About this exercise
Can you quote the lines below exactly, starting at the line with "correct way." and going through the last one?

Entries shown
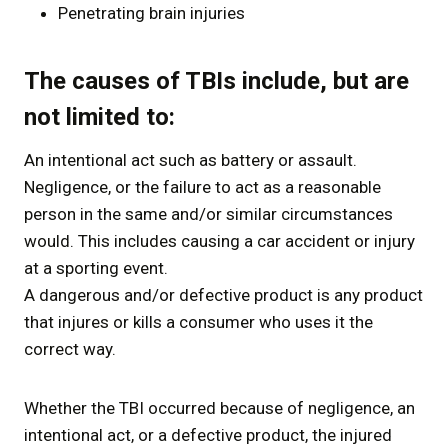
Penetrating brain injuries
The causes of TBIs include, but are
not limited to:
An intentional act such as battery or assault.
Negligence, or the failure to act as a reasonable
person in the same and/or similar circumstances
would. This includes causing a car accident or injury
at a sporting event.
A dangerous and/or defective product is any product
that injures or kills a consumer who uses it the
correct way.
Whether the TBI occurred because of negligence, an
intentional act, or a defective product, the injured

Answer area
correct way.
Whether the TBI occurred because of negligence, an
intentional act, or a defective product, the injured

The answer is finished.